Fwd: Spark on EMR suddenly stalling

Jeroen Miller

Just a quick update as I did not made much progress yet.

On 28 Dec 2017, at 21:09, Gourav Sengupta <[hidden email]> wrote:
> can you try to then use the EMR version 5.10 instead or EMR version 5.11 instead?

Same issue with EMR 5.11.0. Task 0 in one stage never finishes.

> can you please try selecting a subnet which is in a different availability zone?

I did not try this yet. But why should that make a difference?

> if possible just try to increase the number of task instances and see the difference?

I tried with 512 partitions -- no difference.

> also in case you are using caching,

No caching used.

> Also can you please report the number of containers that your job is creating by looking at the metrics in the EMR console?

8 containers if I trust the directories in j-xxx/containers/application_xxx/.

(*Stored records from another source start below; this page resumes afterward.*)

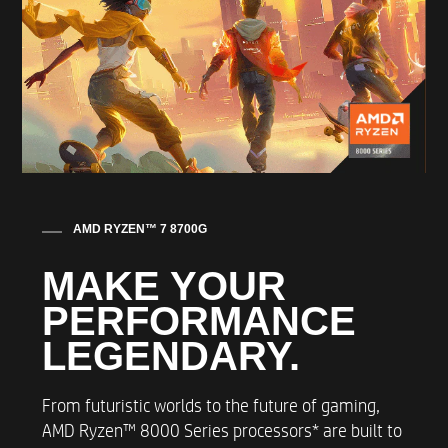
FRONT FANS
120mm RGB fan
REAR FANS
90mm Rear Fan
AMD RYZEN™ 7 8700G
THERMAL SYSTEM
MAKE YOUR
Up to 92mm RGB Fan with 2 heat pipes
PERFORMANCE
LEGENDARY​.
MEMORY
From futuristic worlds to the future of gaming,
Up to XPG 32GB (2x16GB) DDR5 5200 1.25v
AMD Ryzen™ 8000 Series processors* are built to
UDIMM Heatsink Memory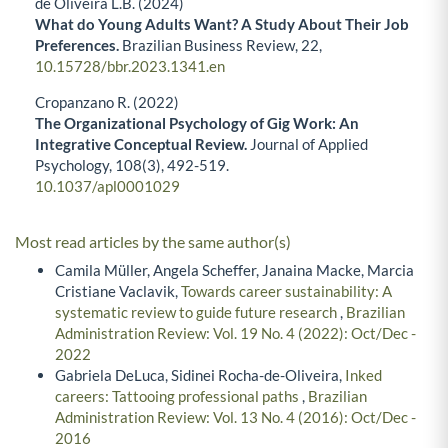
de Oliveira L.B. (2024)
What do Young Adults Want? A Study About Their Job
Preferences.
Brazilian Business Review,
22
,
10.15728/bbr.2023.1341.en
Cropanzano R. (2022)
The Organizational Psychology of Gig Work: An
Integrative Conceptual Review.
Journal of Applied
Psychology,
108
(3),
492-519.
10.1037/apl0001029
Most read articles by the same author(s)
Camila Müller, Angela Scheffer, Janaina Macke, Marcia
Cristiane Vaclavik,
Towards career sustainability: A
systematic review to guide future research
,
Brazilian
Administration Review: Vol. 19 No. 4 (2022): Oct/Dec -
2022
Gabriela DeLuca, Sidinei Rocha-de-Oliveira,
Inked
careers: Tattooing professional paths
,
Brazilian
Administration Review: Vol. 13 No. 4 (2016): Oct/Dec -
2016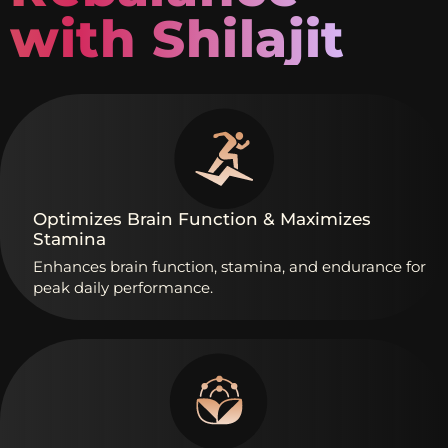
with Shilajit
Optimizes
Brain
Function
&
Maximizes
Stamina
Enhances
brain
function,
stamina,
and
endurance
for
peak
daily
performance.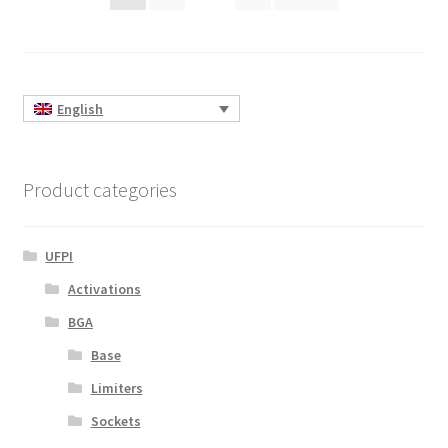
pagination
English
Product categories
UFPI
Activations
BGA
Base
Limiters
Sockets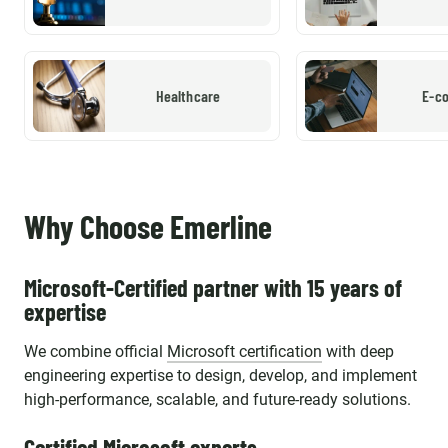
Healthcare
E-c
Why Choose Emerline
Microsoft-Certified partner with 15 years of
expertise
We combine official
Microsoft certification
with deep
engineering expertise to design, develop, and implement
high-performance, scalable, and future-ready solutions.
Certified Microsoft experts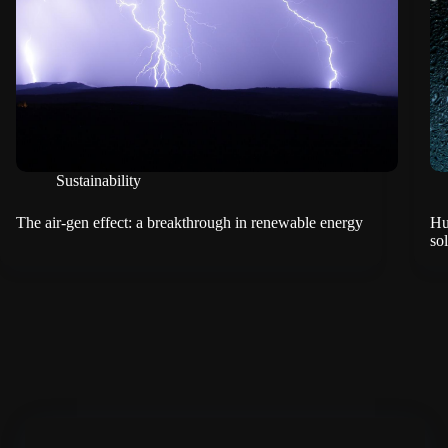
Sustainability
The air-gen effect: a breakthrough in renewable energy
Hu
so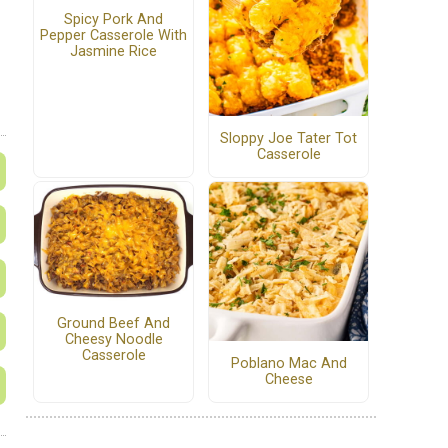
Spicy Pork And
Pepper Casserole With
Jasmine Rice
Sloppy Joe Tater Tot
Casserole
Ground Beef And
Cheesy Noodle
Casserole
Poblano Mac And
Cheese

> Also if you see the spark UI then you can easily see which particular step is taking the longest period of time - you just have to drill in a bit in order to see that. Generally in case shuffling is an issue then it definitely appears in the SPARK UI as I drill into the steps and see which particular one is taking the longest.

I always have issues with the Spark UI on EC2 -- it never seems to be up to date.